> _DESCRIPTION OF THE TASK_:
Please count the lines in the material below that include "Löffler". Reply with the number alone.

> _DATASET ENTRIES_:

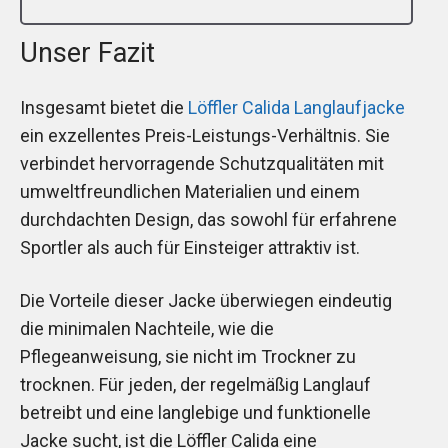
Unser Fazit
Insgesamt bietet die
Löffler Calida Langlaufjacke
ein exzellentes Preis-Leistungs-Verhältnis. Sie
verbindet hervorragende Schutzqualitäten mit
umweltfreundlichen Materialien und einem
durchdachten Design, das sowohl für erfahrene
Sportler als auch für Einsteiger attraktiv ist.
Die Vorteile dieser Jacke überwiegen eindeutig
die minimalen Nachteile, wie die
Pflegeanweisung, sie nicht im Trockner zu
trocknen. Für jeden, der regelmäßig Langlauf
betreibt und eine langlebige und funktionelle
Jacke sucht, ist die Löffler Calida eine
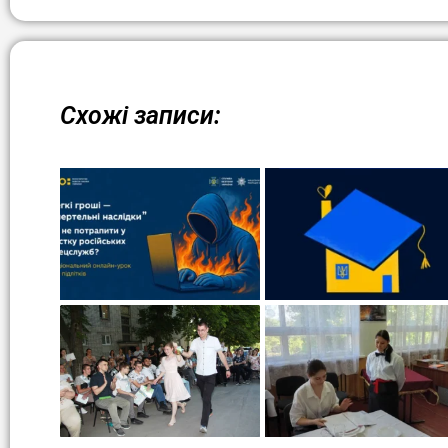
Схожі записи:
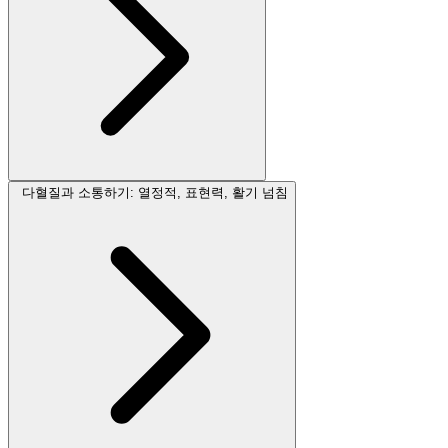
다혈질과 소통하기: 열정적, 표현력, 활기 넘침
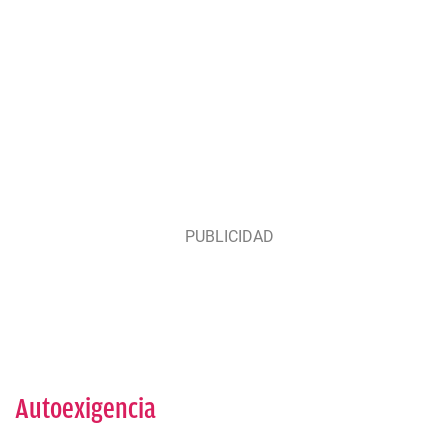
Autoexigencia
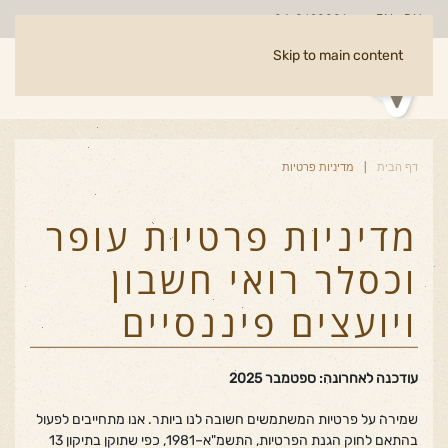
EN
RU
04-8620081
Skip to main content
דף הבית
מדיניות פרטיות
מדיניות פרטיות עופר
וכסלר רואי חשבון
ויועצים פיננסיים
עודכנה לאחרונה: ספטמבר 2025
שמירה על פרטיות המשתמשים חשובה לנו ביותר. אנו מתחייבים לפעול
בהתאם לחוק הגנת הפרטיות, התשמ"א–1981, כפי שתוקן בתיקון 13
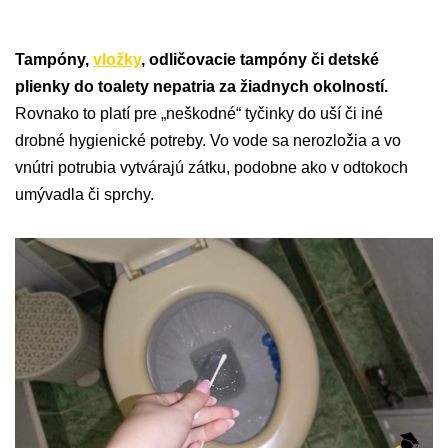
Tampóny,
vložky
, odličovacie tampóny či detské
plienky do toalety nepatria za žiadnych okolností.
Rovnako to platí pre „neškodné“ tyčinky do uší či iné
drobné hygienické potreby. Vo vode sa nerozložia a vo
vnútri potrubia vytvárajú zátku, podobne ako v odtokoch
umývadla či sprchy.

> _PROBLEM SOLUTION_:
2